Lab Manual for Assembler Language Programming for IBM Mainframes
Assembler Language Programming for IBM Mainframes; $8.00; 393 pages; 2000; Vic Broquard; Broquard eBooks; ISBN: 978-0-9705697-3-8
Written for college level beginning and introductory IBM mainframe assembler language courses, the Assembler Language Programming for IBM Mainframes, is aimed at readers with prior programming experience on mainframes. In a step-by-step, gradient approach, the basic elements of the IBM Assembler Language are presented including both DOS and OS macros. Assembler Language cannot be studied independent of the computer architecture and operating system. However, the book always introduces just the right amount of system information to fully understand the instructions in that chapter. Thus, by the end of the book, a significant amount of systems internals have been presented. The ebook is in pdf format and is DRM-free so it can be read on any device that can display pdf files!
The first half of the book presents basic Assembler Language elements. These include a structured programming shell, data definition instructions, the data movement and character comparison instructions, methods of controlling the printed output and the use of internal subroutines. Next the packed decimal mathematics instruction set is presented along with methods of editing numbers for print or display use. Then the fixed binary instructions are covered. These first fifteen chapters are often sufficient for the beginning programming course. Only the QSAM access method for I/O is used.
The last half of the book covers the remaining instruction set.
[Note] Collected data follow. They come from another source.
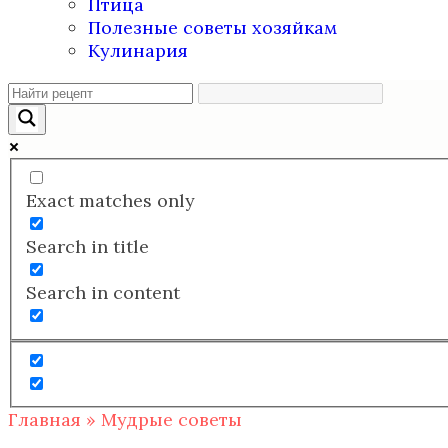
Птица
Полезные советы хозяйкам
Кулинария
Exact matches only
Search in title
Search in content
Главная
»
Мудрые советы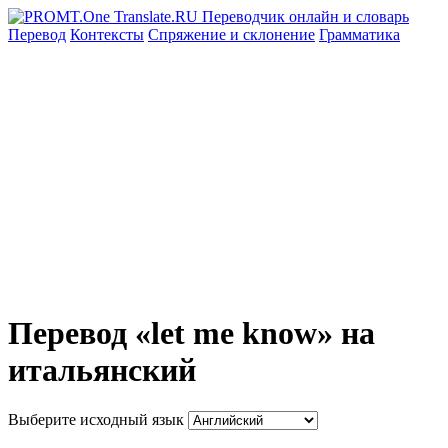
Перевод
Контексты
Спряжение
и склонение
Грамматика
Перевод «let me know» на
итальянский
Выберите исходный язык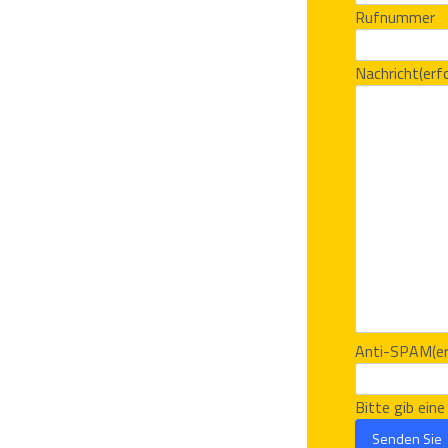
Rufnummer
Nachricht
(erf
Anti-SPAM
(e
Bitte gib ein
Senden Sie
Basic looping instructions are covered followed by the machine instruction formats. Next, an entire chapter is devoted to the various ways of indexing can be done – that is, array processing.
Handling external subroutines with the associated parameter passing is typically a difficult topic for beginners. One of the lengthiest chapters covers all the various methods that separately compiled routines can be invoked and passed parameters.
There are two chapters devoted to an overview of how the operating system functions. This then leads into the use of the interval timer.
The read and write macros are then presented along with the mandatory methods of blocking and deblocking records. Data compression is added so that a solid understanding of BSAM I/O access method is gained along with some possible uses of it. Then the multi-tasking macros are presented.
There is an extensive chapter on the EXCP (execute channel program) method for I/O with sample coding for tape drive operations. The final two chapters show one how to write your own macros and how to write reentrant modules.
Note that this is not a textbook; it does not have sample problems, review exercises or programming problems.